Wednesday, December 14, 2022

Sisvel's third patent pool announcement in a row: 5G multimode pool for consumer electronics products includes patents from 14 licensors such as Mitsubishi, Siemens, major telcos

Sisvel just announced a new patent licensing program, and it's the third major pool to have been launched by this administrator in the second half of 2022:

  1. In July, Sisvel announced a WiFi 6 pool with patents from such licensors as Huawei, Philips, and MediaTek.

  2. A little over a month ago, a cellular patent pool for narrowband IoT devices (standards: LTE-M and NB-IoT) was launched. The initial licensors are a large and diverse group including Ericsson, some network operators, renowned research institutes, and chipset makers.

  3. This morning, Sisvel launched a 5G Multimode ("5G MM") Licensing Program, which "will be focused on consumer electronic products, and includes the 2G, 3G, 4G and 5G SEPs owned by 14 founding companies: Alfred Consulting LLC, Intellectual Discovery Co., Ltd., JVCKENWOOD Corporation, KDDI Corporation, Koninklijke KPN N.V., Mitsubishi Electric Corporation, Siemens Aktiengesellschaft, SK Telecom Co., Ltd., Technology in Ariscale, LLC, Telefónica S.A., TIM S.p.A., Wilus Inc., Wireless Innovations, LLC and Sisvel [with respect to the patents that have been assigned to it]."

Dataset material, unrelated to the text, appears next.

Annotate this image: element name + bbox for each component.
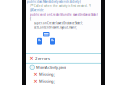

This means Sisvel's pools cover the latest wireless standards (5G, WiFi 6) and emerging fields of use (narrowband IoT: smart meters, asset trackers).

In April, Via Licensing announced its exit from the wireless patent pool business, leaving Sisvel as the only administrator of a cellular SEP pool for consumer electronics products such as smartphones. Effectively, Sisvel's announcement today is not just an update (from 4G to 5G) but also serves to consolidate the industry, as Sisvel's 5G MM program manager Donald Chan says in today's press release:

"Sisvel’s 5G MM program will be the only cellular patent pool directed to the wireless market for consumer electronic products, with Via Licensing having announced its exit from the space. Having a single patent pool will help eliminate confusion in the market and increase cellular licensing efficiencies for implementers and licensors alike."

And there are indeed several former Via licensors in this new Sisvel pool from the get-go.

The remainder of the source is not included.